Tuesday, March 11, 2025

Advice for DOGE: No More Subsidies for the Paris-Based OECD

March 10, 2025 by Dan Mitchell @ International Liberty 

As I explained in this 2010 video, the Organization for Economic Cooperation and Development (OECD) is an international bureaucracy based in Paris that advocates for higher taxes and bigger government.

I then wrote in 2011 that eliminating subsidies for this statist bureaucracy was a “minimal test of GOP fiscal responsibility.”

And I followed up in 2012 by noting that sending America tax dollars to Paris was – on a per-dollar basis – the most destructive part of the entire federal budget. 

Sadly, nothing has changed. The OECD is still churning out propaganda, pushing for higher taxes in America and around the world.

Adding insult to injury, American taxpayers finance the biggest share of the OECD’s budget.

Those subsidies should have been eliminated decades ago. But better late than never. Those subsidies should be ended now. A perfect target for DOGE.

I made the case against the OECD last month in an article for IFC Review. Here are some excerpts.

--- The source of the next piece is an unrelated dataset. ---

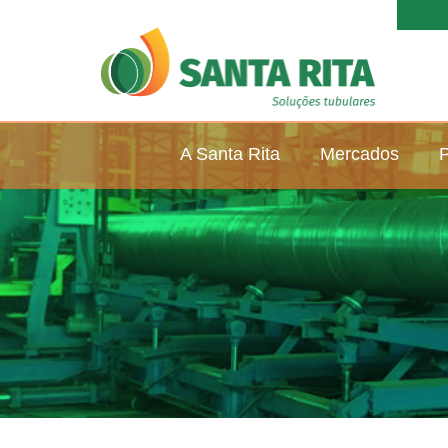
A Santa Rita
Mercados
P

Ronald Reagan and Margaret Thatcher had implemented major reductions in personal and business tax rates. …the US and UK tax reforms were so effective that other governments felt pressure to lower their tax rates. …Thanks to this virtuous cycle of tax competition, there was a 20-year-plus period of tax rate reductions. …So-called tax havens were a major factor in encouraging lower tax burdens…

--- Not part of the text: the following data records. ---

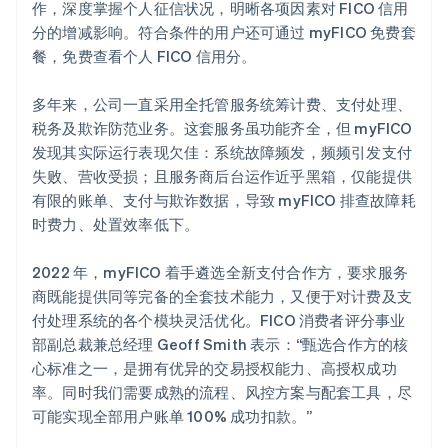
作，深度掌握个人征信状况，明晰各项因素对 FICO 信用
分的增减影响。符合条件的用户还可通过 myFICO 免费套
餐，免费查看个人 FICO 信用分。
多年来，公司一直采用全托管服务统筹计费、支付处理、
税务及欺诈防范业务。这套服务虽功能齐全，但 myFICO
发现其实际运行表现欠佳：系统故障频发，频频引发支付
失败、营收受损；且服务商后台运作近乎黑箱，仅能提供
有限的账单、支付与欺诈数据，导致 myFICO 排查故障耗
时费力、处置效率低下。
2022 年，myFICO 着手遴选全新支付合作方，要求服务
商既能提供同等完备的全套技术能力，又便于对计费及支
付处理系统的各个模块灵活优化。FICO 消费者评分事业
部副总裁兼总经理 Geoff Smith 表示：“甄选合作方的核
心标准之一，是拥有优异的交易授权能力、高授权成功
率。同时我们需要成熟的流程、风控方案与配套工具，尽
可能实现全部用户账单 100% 成功扣款。”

Needless to say, there were plenty of politicians who disapproved of this liberalising process. As far as they were concerned, tax competition was “harmful” and “unfair” since it hindered their ability to impose higher tax burdens. This is where the OECD began to play a pernicious role. …

The bureaucrats in Paris were happy to become a vehicle for pushing tax harmonisation instead of tax competition. …The OECD’s first victory was the erosion of financial privacy. …The next step for the OECD is the proposed corporate tax cartel. …Once the OECD coerces all governments into that cartel, it is a good bet to predict that there will be further efforts for tax harmonisation. Some governments are already agitating for a global wealth tax…

One approach is to discourage the OECD’s fiscal imperialism by threatening to reduce the bureaucracy’s funding. The United States is the biggest sponsor of the OECD, and the bureaucrats would not want to see their gravy train derailed. Especially since they receive rather generous tax-free salaries.

To elaborate, I’ll re-share this interview I did in 2017.

The bad news is that the OECD is still being subsidized by American taxpayers.

The good news is that Republicans may finally be irritated enough to derail the aforementioned gravy train.

The OECD’s global corporate tax cartel is largely designed to grab more money from American companies. Trump, to his credit, already has ended any American participation in that cartel.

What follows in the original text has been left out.